An account of the Opening Session is shared below, as a preview of the reports that will be published on each of the three main sessions of the proceedings, including the main “strategic takeaways” drawn from the keynote speakers’ presentations and the round-table discussions.

Col. Massimo Di Pietro, Director of the NATO SFA COE
The NATO Security Force Assistance Centre of Excellence (NATO SFA COE) acts as a SFA focal point for the Alliance in the promotion of research, doctrine development, and training activities aimed at supporting stability and reconstruction processes in crisis scenarios. By adopting a comprehensive and multidisciplinary approach, the NATO SFA COE carries out its mission along three main lines of efforts: policy, human capital, and support to operations.

In the “policy” line of effort, the NATO SFA COE develops all NATO concepts and best practices related to SFA, integrating them in the revision process of the already existing NATO doctrines, and delivering independent research and publications. In the “human capital” line of effort, the NATO SFA COE develops projects and initiatives that concur in enhancing the capacities, knowledge, and situational awareness of NATO personnel, so as to support NATO in providing the “best prepared people, in the right place, at the right time, every time”.

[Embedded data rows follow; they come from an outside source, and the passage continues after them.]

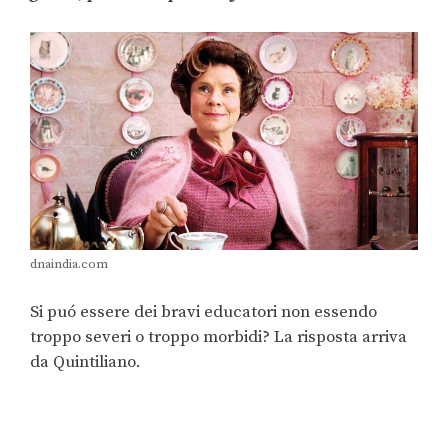
dnaindia.com
Si puó essere dei bravi educatori non essendo
troppo severi o troppo morbidi? La risposta arriva
da Quintiliano.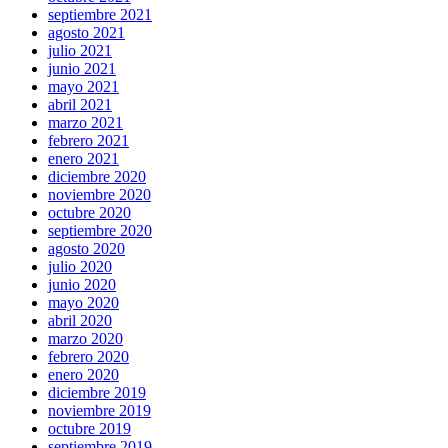
septiembre 2021
agosto 2021
julio 2021
junio 2021
mayo 2021
abril 2021
marzo 2021
febrero 2021
enero 2021
diciembre 2020
noviembre 2020
octubre 2020
septiembre 2020
agosto 2020
julio 2020
junio 2020
mayo 2020
abril 2020
marzo 2020
febrero 2020
enero 2020
diciembre 2019
noviembre 2019
octubre 2019
septiembre 2019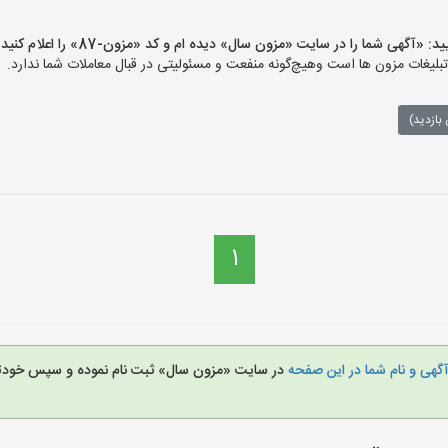
گهی شما را در سایت «مزون سال» دیده ام و کد «مزون-87» را اعلام کنید»
غات مزون ها است وهیچ‌گونه منفعت و مسئولیتی در قبال معاملات شما ندارد.
بازدید)
1
گهی و نام شما در این صفحه
در سایت «مزون سال» ثبت نام نموده و سپس خودتا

As for the “support to operations” line of effort, the NATO SFA COE takes all necessary actions to support NATO command and force structures in improving their ability to plan and conduct SFA activities across NATO missions and operations. The effectiveness of SFA depends on: a good analysis of the mission area; a planning process since the very beginning of the crisis; and the synchronization of the efforts along the tactical, operational, and strategic levels, accompanied by a continuous assessment.

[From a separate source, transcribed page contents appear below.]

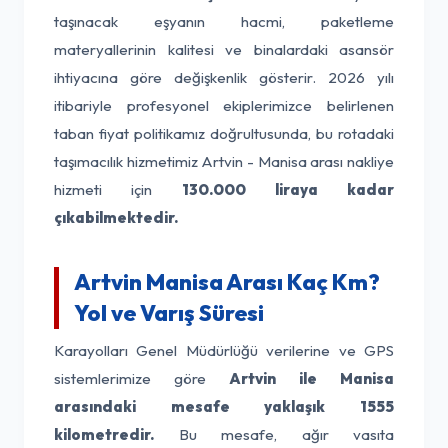
taşınacak eşyanın hacmi, paketleme
materyallerinin kalitesi ve binalardaki asansör
ihtiyacına göre değişkenlik gösterir. 2026 yılı
itibariyle profesyonel ekiplerimizce belirlenen
taban fiyat politikamız doğrultusunda, bu rotadaki
taşımacılık hizmetimiz Artvin - Manisa arası nakliye
hizmeti için
130.000 liraya kadar
çıkabilmektedir.
Artvin Manisa Arası Kaç Km?
Yol ve Varış Süresi
Karayolları Genel Müdürlüğü verilerine ve GPS
sistemlerimize göre
Artvin ile Manisa
arasındaki mesafe yaklaşık 1555
kilometredir.
Bu mesafe, ağır vasıta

In this context, the NATO SFA COE’s areas of responsibility are also extended to the so-called “Cross Cutting Topics” (CCTs), including a range of subjects that fall outside the primary military domain, but are still relevant to the success of NATO missions and operations. The NATO recognized CCTs are: protection of civilians; children and armed conflict; sexual and gender-based violence; cultural property protection; building integrity; women, peace, and security.

Another subject to be considered in the comprehensive approach for SFA activities is certainly the role of the “religious factor”, especially as referred to the Middle East and North Africa (MENA) region, where religions have long been a pretext to fuel warfare and instability, but can also represent a powerful driver of peace and stability. The cooperation between the NATO SFA COE and the Religion & Security Council (RSC) has thus been prompted by the need to address the potentialities of the “religious factor” in crisis management, peace-building, and post-conflict stabilization processes across NATO’s Southern flank.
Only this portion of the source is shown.